▸ **WHAT IS EXPECTED**: Your answer should hold all lines of the entries that include the word "garis".

[Dataset entries]
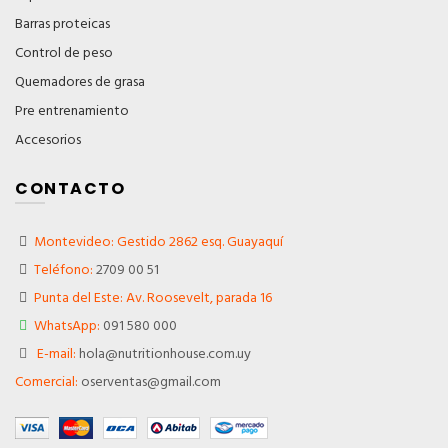
Barras proteicas
Control de peso
Quemadores de grasa
Pre entrenamiento
Accesorios
CONTACTO
Montevideo: Gestido 2862 esq. Guayaquí
Teléfono:
2709 00 51
Punta del Este: Av. Roosevelt, parada 16
WhatsApp:
091 580 000
E-mail:
hola@nutritionhouse.com.uy
Comercial:
oserventas@gmail.com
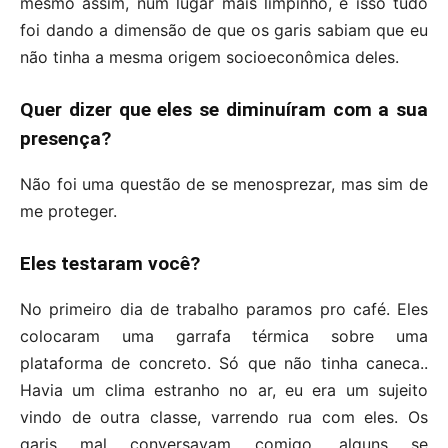
mesmo assim, num lugar mais limpinho, e isso tudo
foi dando a dimensão de que os garis sabiam que eu
não tinha a mesma origem socioeconômica deles.
Quer dizer que eles se diminuíram com a sua
presença?
Não foi uma questão de se menosprezar, mas sim de
me proteger.
Eles testaram você?
No primeiro dia de trabalho paramos pro café. Eles
colocaram uma garrafa térmica sobre uma
plataforma de concreto. Só que não tinha caneca..
Havia um clima estranho no ar, eu era um sujeito
vindo de outra classe, varrendo rua com eles. Os
garis mal conversavam comigo, alguns se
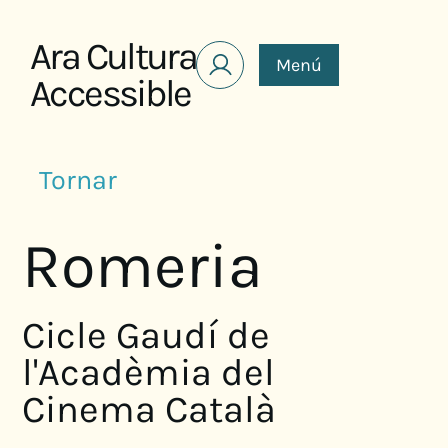
Saltar al contenido
Ara Cultura
Menú
Accessible
Tornar
Romeria
Cicle Gaudí de
l'Acadèmia del
Cinema Català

▸ **ANSWER TO THIS EXERCISE**:
foi dando a dimensão de que os garis sabiam que eu
garis mal conversavam comigo, alguns se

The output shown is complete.